Diseases like sickle cell anemia and thalassemia decrease the blood’s ability to deliver oxygen to tissues and its oxygen-carrying capacity. In sickle cell anemia, the shape of the red blood cell is crescent-shaped, elongated, and stiffened, reducing its ability to deliver oxygen.

In this form, red blood cells cannot pass through the capillaries. This is painful when it occurs.  Thalassemia is a rare genetic disease. Patients with thalassemia produce a high number of red blood cells, but these cells have lower-than-normal levels of hemoglobin. Therefore, the oxygen-carrying capacity is diminished.

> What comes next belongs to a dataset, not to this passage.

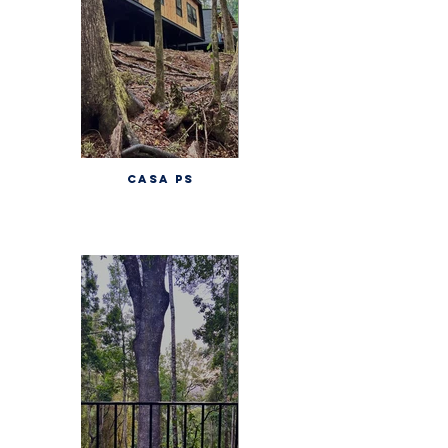
CASA PS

Hypercarbia Related to Carbon Dioxide Transport Disturbances

Hypercarbia is defined by an increase in carbon dioxide in the bloodstream. Carbon dioxide is a metabolic end-product of normal metabolism, with increased production in various clinically relevant disease processes. If a patient is unable to fully compensate due to some type of central nervous system or lung impairment, acidosis results. Though hypercarbia is common in hospital settings, mortality from progressive respiratory acidosis is high if untreated.

First, hypoventilation resulting in inadequate carbon dioxide removal from the body. Hypoventilation can be further subdivided by cause: inadequate respiratory drive from the central nervous system (CNS) depression, respiratory muscle insufficiency, or ventilation-perfusion mismatch—though these are not mutually exclusive.

Second, excess carbon dioxide (CO2) production with inadequate respiratory compensation.  CO2 is an end product of metabolism in humans. It has many biological and physiological effects, beyond just serving as the waste product of metabolism.  In critically ill patients, there can be excess production from numerous causes, including fever, metabolic acidosis, sepsis, thyroid disease, and others. Any of these can overwhelm the body’s ability to compensate. Increased CO2 production is especially dangerous in patients with underlying lung or CNS disorders.

Third, exogenous carbon dioxide exposure. CO2 is often used for insufflation for various surgical procedures. While generally well-tolerated, this can cause hypercarbia and resultant circulatory complications. Patients exposed to CO2 enriched environments, such as an enclosed space with limited circulation, are also at risk for hypercarbia.   

Fourth, chronic hypercarbia in a setting of lung disease. This is often a slow onset failure of ventilation, allowing time for renal compensation. On blood gas analysis, the pH will often be in the normal range, with elevation in CO2 above the normal range and elevated bicarbonate.